*EXERCISE REQUIREMENTS:*
Below are the records; locate each line with the word "advanced" and copy it.

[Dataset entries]

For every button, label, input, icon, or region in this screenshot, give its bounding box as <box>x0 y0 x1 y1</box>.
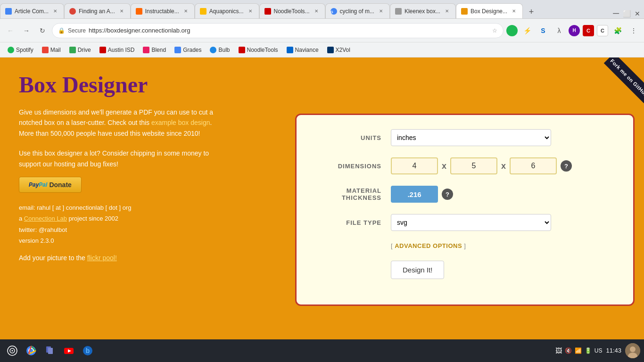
bookmark-x2vol-icon <box>327 47 334 53</box>
tray-battery-icon[interactable]: 🔋 <box>585 347 592 354</box>
tab-close-1[interactable]: ✕ <box>51 8 59 15</box>
bookmark-austin-isd[interactable]: Austin ISD <box>96 45 139 55</box>
close-button[interactable]: ✕ <box>635 10 640 17</box>
bookmark-spotify[interactable]: Spotify <box>4 45 37 55</box>
toolbar-ext-red-c[interactable]: C <box>583 25 594 36</box>
bookmark-drive[interactable]: Drive <box>66 45 95 55</box>
tab-close-2[interactable]: ✕ <box>118 8 125 15</box>
bookmark-noodletools[interactable]: NoodleTools <box>235 45 282 55</box>
user-avatar[interactable] <box>625 343 640 358</box>
toolbar-ext-1[interactable] <box>506 25 518 36</box>
address-bar[interactable]: 🔒 Secure https://boxdesigner.connectionl… <box>52 23 504 38</box>
more-options-button[interactable]: ⋮ <box>627 24 640 37</box>
taskbar-chrome-icon[interactable] <box>23 342 40 359</box>
units-label: UNITS <box>315 134 391 141</box>
bookmark-blend[interactable]: Blend <box>139 45 170 55</box>
dimension-x-input[interactable] <box>391 157 438 174</box>
tab-favicon-7 <box>395 8 402 15</box>
bookmark-star-icon[interactable]: ☆ <box>492 27 497 34</box>
contact-info: email: rahul [ at ] connectionlab [ dot … <box>19 202 217 247</box>
tab-title-5: NoodleTools... <box>274 8 310 15</box>
bookmark-grades-label: Grades <box>183 47 201 53</box>
refresh-button[interactable]: ↻ <box>36 24 49 37</box>
taskbar-os-icon[interactable] <box>4 342 21 359</box>
svg-rect-8 <box>47 347 47 352</box>
dimension-z-input[interactable] <box>510 157 557 174</box>
tray-wifi-icon[interactable]: 📶 <box>575 347 582 354</box>
bookmark-x2vol-label: X2Vol <box>336 47 350 53</box>
flickr-row: Add your picture to the flickr pool! <box>19 254 267 262</box>
material-thickness-row: MATERIAL THICKNESS ? <box>315 186 614 203</box>
advanced-options-link[interactable]: ADVANCED OPTIONS <box>395 242 462 249</box>
page-title: Box Designer <box>19 72 267 98</box>
back-button[interactable]: ← <box>4 24 17 37</box>
secure-lock-icon: 🔒 <box>58 27 65 34</box>
bookmark-drive-icon <box>69 47 76 53</box>
taskbar-app-icon[interactable]: b <box>79 342 96 359</box>
material-thickness-input[interactable] <box>391 186 438 203</box>
browser-toolbar: ← → ↻ 🔒 Secure https://boxdesigner.conne… <box>0 19 644 42</box>
toolbar-ext-white-c[interactable]: C <box>597 25 608 36</box>
tab-close-4[interactable]: ✕ <box>247 8 254 15</box>
bookmark-naviance[interactable]: Naviance <box>283 45 322 55</box>
advanced-options-row: [ ADVANCED OPTIONS ] <box>315 242 614 249</box>
bookmark-austin-isd-label: Austin ISD <box>108 47 135 53</box>
dimensions-help-icon[interactable]: ? <box>561 160 572 172</box>
example-box-link[interactable]: example box design <box>151 119 210 126</box>
tray-locale: US <box>594 347 603 354</box>
toolbar-ext-s[interactable]: S <box>537 24 550 37</box>
taskbar-files-icon[interactable] <box>41 342 58 359</box>
material-help-icon[interactable]: ? <box>442 189 453 200</box>
page-description: Give us dimensions and we'll generate a … <box>19 107 217 139</box>
tray-mute-icon[interactable]: 🔇 <box>565 347 572 354</box>
bookmark-x2vol[interactable]: X2Vol <box>323 45 354 55</box>
tray-photo-icon[interactable]: 🖼 <box>555 347 562 354</box>
bookmark-bulb[interactable]: Bulb <box>206 45 233 55</box>
dimensions-row: DIMENSIONS x x ? <box>315 157 614 174</box>
tab-close-7[interactable]: ✕ <box>443 8 451 15</box>
bookmark-mail-label: Mail <box>50 47 61 53</box>
minimize-button[interactable]: ─ <box>613 8 619 18</box>
bookmark-grades[interactable]: Grades <box>171 45 205 55</box>
tab-boxdesigner[interactable]: Box Designe... ✕ <box>456 3 523 18</box>
tab-aquaponics[interactable]: Aquaponics... ✕ <box>195 3 259 18</box>
window-controls: ─ ⬜ ✕ <box>613 8 644 18</box>
secure-label: Secure <box>68 27 86 34</box>
file-type-select[interactable]: svg pdf dxf <box>391 214 551 231</box>
tab-article[interactable]: Article Com... ✕ <box>0 3 64 18</box>
bookmark-austin-isd-icon <box>99 47 106 53</box>
tab-title-8: Box Designe... <box>471 8 507 15</box>
forward-button[interactable]: → <box>20 24 33 37</box>
tab-close-6[interactable]: ✕ <box>377 8 385 15</box>
tab-close-5[interactable]: ✕ <box>313 8 320 15</box>
units-select[interactable]: inches mm cm <box>391 129 551 146</box>
donate-button[interactable]: PayPal Donate <box>19 177 82 193</box>
maximize-button[interactable]: ⬜ <box>623 10 631 17</box>
tab-title-4: Aquaponics... <box>209 8 244 15</box>
toolbar-ext-purple[interactable]: H <box>569 25 580 36</box>
new-tab-button[interactable]: + <box>525 5 538 18</box>
tab-noodletools[interactable]: NoodleTools... ✕ <box>259 3 325 18</box>
bookmark-spotify-icon <box>8 47 14 53</box>
toolbar-ext-lambda[interactable]: λ <box>553 24 566 37</box>
tab-close-3[interactable]: ✕ <box>182 8 190 15</box>
bookmark-bulb-icon <box>210 47 216 53</box>
design-it-button[interactable]: Design It! <box>391 261 444 279</box>
flickr-link[interactable]: flickr pool! <box>87 254 117 262</box>
toolbar-ext-puzzle[interactable]: 🧩 <box>611 24 624 37</box>
dimension-y-input[interactable] <box>450 157 497 174</box>
tab-instructable[interactable]: Instructable... ✕ <box>131 3 195 18</box>
tab-finding[interactable]: Finding an A... ✕ <box>64 3 131 18</box>
tab-favicon-6: G <box>330 8 337 15</box>
toolbar-ext-power[interactable]: ⚡ <box>520 24 534 37</box>
tab-close-8[interactable]: ✕ <box>510 8 518 15</box>
taskbar-youtube-icon[interactable] <box>60 342 77 359</box>
tab-kleenex[interactable]: Kleenex box... ✕ <box>390 3 456 18</box>
dimensions-label: DIMENSIONS <box>315 163 391 170</box>
fork-ribbon[interactable]: Fork me on GitHub <box>587 58 644 114</box>
connection-lab-link[interactable]: Connection Lab <box>24 215 67 222</box>
x-divider-2: x <box>501 161 506 171</box>
tab-cycling[interactable]: G cycling of m... ✕ <box>325 3 390 18</box>
svg-text:b: b <box>86 347 90 354</box>
bookmark-mail[interactable]: Mail <box>38 45 65 55</box>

*REPLY TO THE TASK:*
advanced-options-link[interactable]: ADVANCED OPTIONS <box>395 242 462 249</box>
advanced-options-row: [ ADVANCED OPTIONS ] <box>315 242 614 249</box>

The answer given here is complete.